En son sein ne réside plus que des matières mortes. Des branches, dont l’aspect évoquent la glace, sortent du ventre comme des extensions du corps, des ramifications. Des chardons montrent une nature sans vie. Grillage, ferrailles, tissu et autres matériaux insérés dans la structure, évoquent la décomposition, comme une sorte de décharge mécanique, et rappellent le squelette, la structure du corps.

Au centre est logé un poids tenu par de fines ficelles devant une plaque de rouille flamboyante. Le poids illustre la notion d’équilibre précaire et le mouvement du temps, tel un pendule, interrompu par la vétusté du matériau. La plaque, l’emplacement du cœur manquant.

Le Stix

(plâtre, tissu, sous cloche en verre)

Aux abords de la Cité de Dité, Virgile et Dante traversent le Stix sur la barque du nocher Phlégias.

Dans ces eaux boueuses, sont condamnées les âmes des coléreux, se dévorant entre elles sans espoir de rejoindre la rive.

Sous une cloche en verre, trois mains s’agressent, s’affrontent, à l’image des coléreux.

Elles évoquent l’idée d’un appel au secours et le vif espoir de s’en sortir ainsi que la volonté d’interpeller l’autre sur sa propre souffrance

Le Phlégéton

(plâtre, fil rouge, chardon, ferraille, acrylique)

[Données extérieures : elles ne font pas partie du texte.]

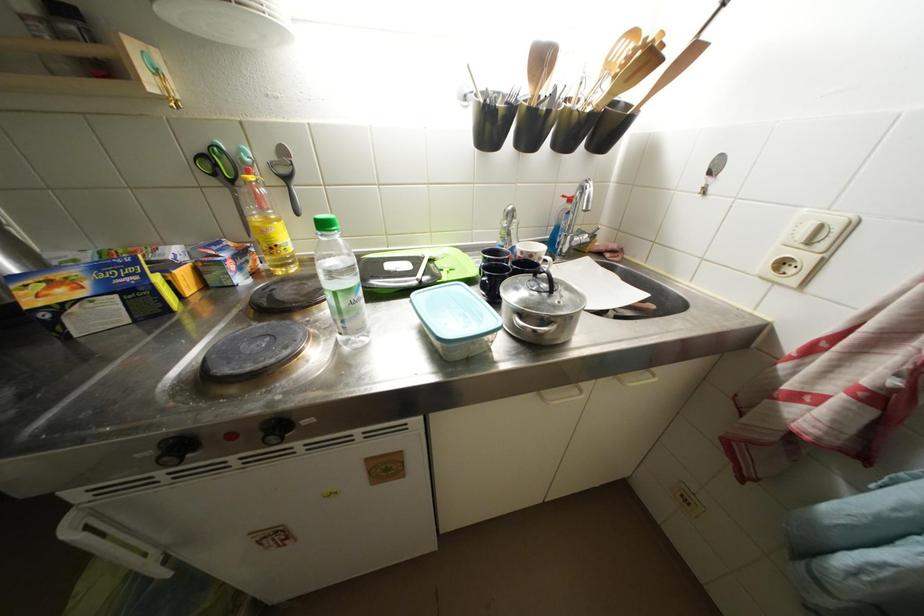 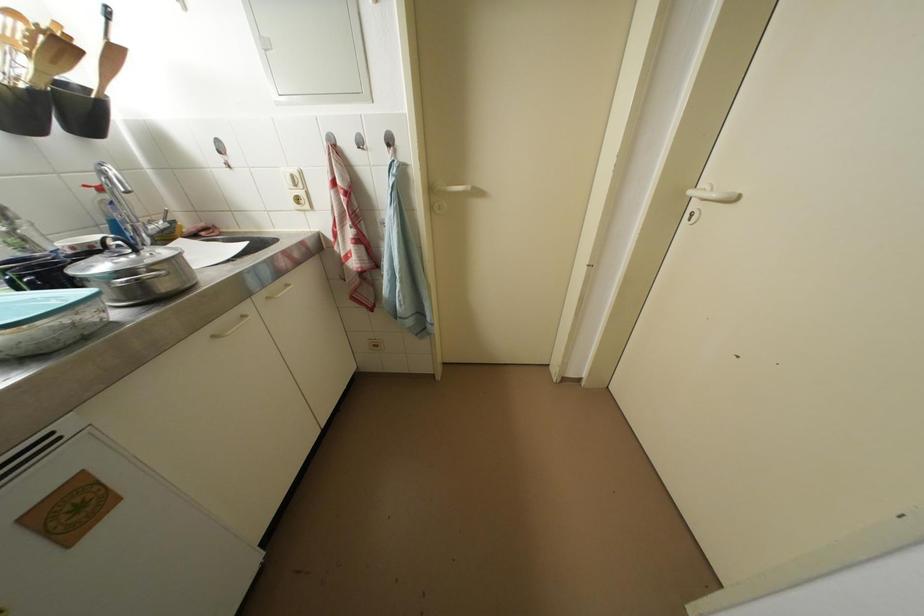 In the second image, find the point that corresponds to pixel 582 243 in the first image.

(157, 231) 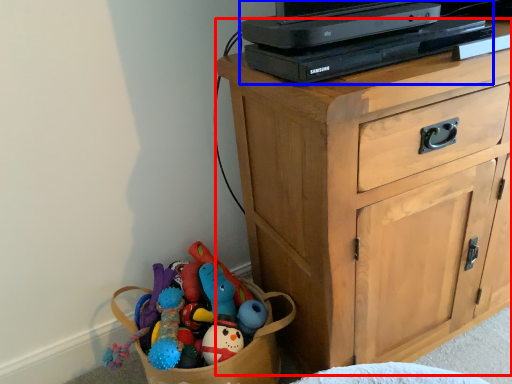 Question: Which of the following is the farthest to the observer, chest of drawers (highlighted by a red box) or computer (highlighted by a blue box)?

Choices:
 (A) chest of drawers
 (B) computer

Answer: (B) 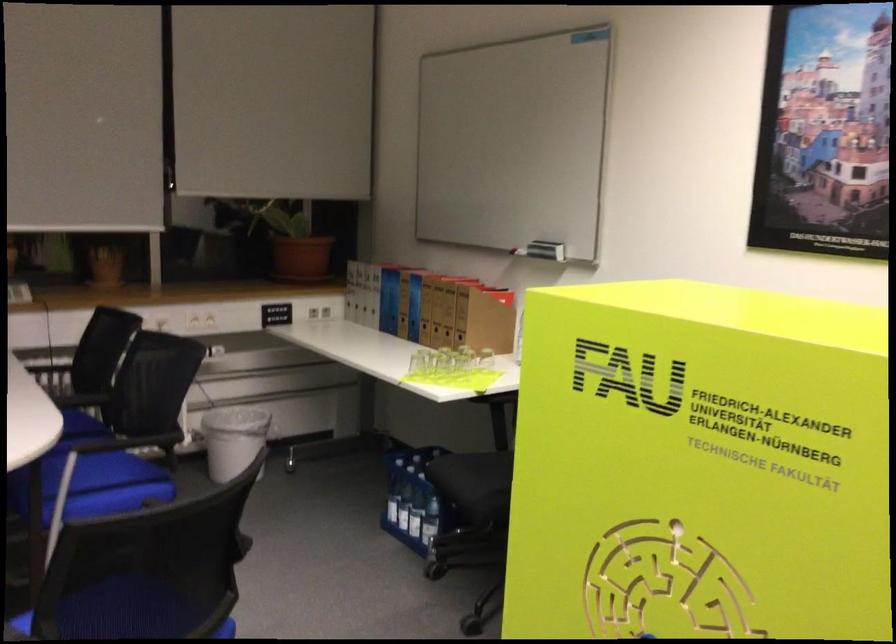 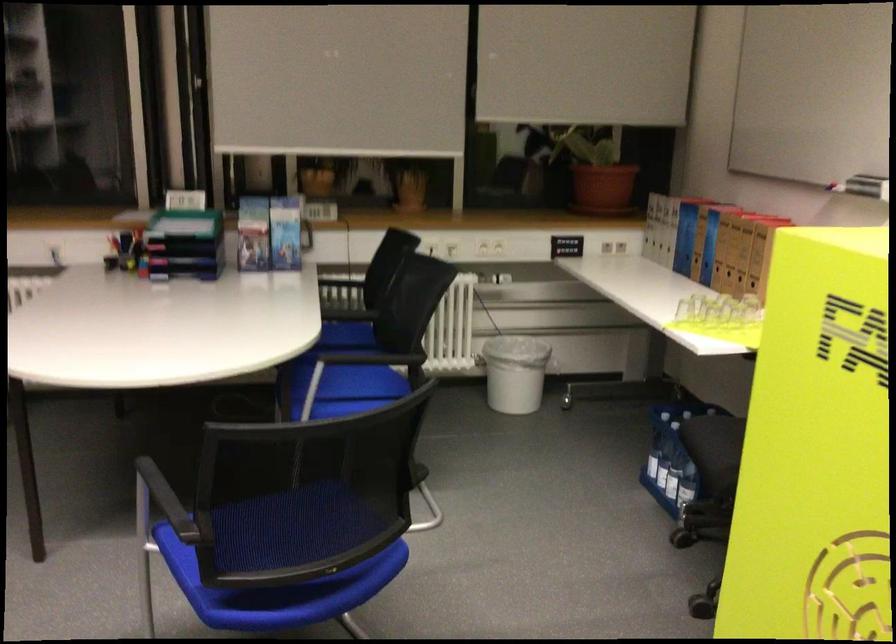 In a continuous first-person perspective shot, in which direction is the camera moving?

The movement direction of the cameraman is right, forward. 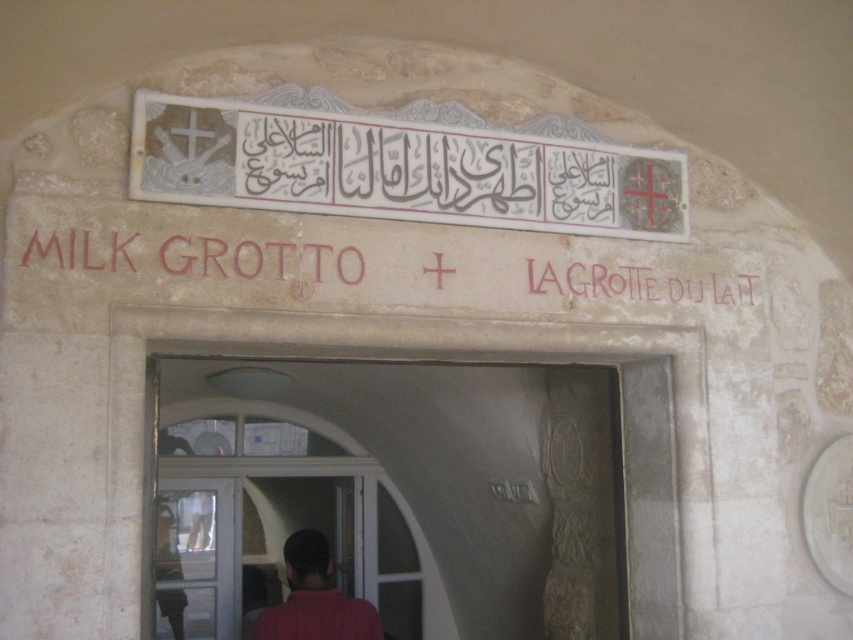 Question: Does red stone sign at center have a lesser width compared to transparent glass door at lower left?

Choices:
 (A) no
 (B) yes

Answer: (A)

Question: Does red stone sign at center appear under transparent glass door at lower left?

Choices:
 (A) no
 (B) yes

Answer: (A)

Question: Which object is the farthest from the transparent glass door at lower left?

Choices:
 (A) red stone sign at center
 (B) white stone signboard at upper center

Answer: (B)

Question: Among these objects, which one is farthest from the camera?

Choices:
 (A) white stone signboard at upper center
 (B) red matte shirt at center

Answer: (B)

Question: Which of the following is the closest to the observer?

Choices:
 (A) 181,266
 (B) 328,563
 (C) 183,192

Answer: (A)

Question: In this image, where is red stone sign at center located relative to transparent glass door at lower left?

Choices:
 (A) above
 (B) below

Answer: (A) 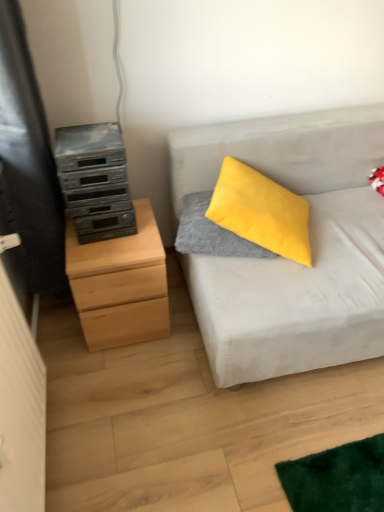 This screenshot has height=512, width=384. I want to click on silver metallic stereo at left, so click(x=95, y=180).

What is the approximate width of light gray fabric couch at right?

light gray fabric couch at right is 37.41 inches in width.

Describe the element at coordinates (120, 284) in the screenshot. The height and width of the screenshot is (512, 384). I see `natural wood chest of drawers at left` at that location.

The width and height of the screenshot is (384, 512). I want to click on velvety gray pillow at center, so click(x=210, y=233).

Between silver metallic stereo at left and velvety gray pillow at center, which one appears on the left side from the viewer's perspective?

silver metallic stereo at left.

Is silver metallic stereo at left turned away from velvety gray pillow at center?

No.

Which of these two, silver metallic stereo at left or velvety gray pillow at center, is wider?

velvety gray pillow at center is wider.

Is silver metallic stereo at left bigger than velvety gray pillow at center?

Yes, silver metallic stereo at left is bigger than velvety gray pillow at center.

Is there a large distance between light gray fabric couch at right and silver metallic stereo at left?

light gray fabric couch at right is near silver metallic stereo at left, not far away.

In the image, is light gray fabric couch at right on the left side or the right side of silver metallic stereo at left?

light gray fabric couch at right is to the right of silver metallic stereo at left.

Considering the positions of point (336, 260) and point (87, 230), is point (336, 260) closer or farther from the camera than point (87, 230)?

Au fond du Septième cercle, coule le fleuve infernal, le Phlégéton, dont les eaux de sang brûlant ébouillantent les damnés.

Ici, le Minotaure garde les traîtres envers leur prochain.

Deux mains sont liées par un fil rouge emmêlé, symbolisant le fil d’Ariane guidant le héros grec Thésée dans le Labyrinthe. Des chardons brûlants empêchent les mains de se joindre ou les condamnent à une souffrance inévitable.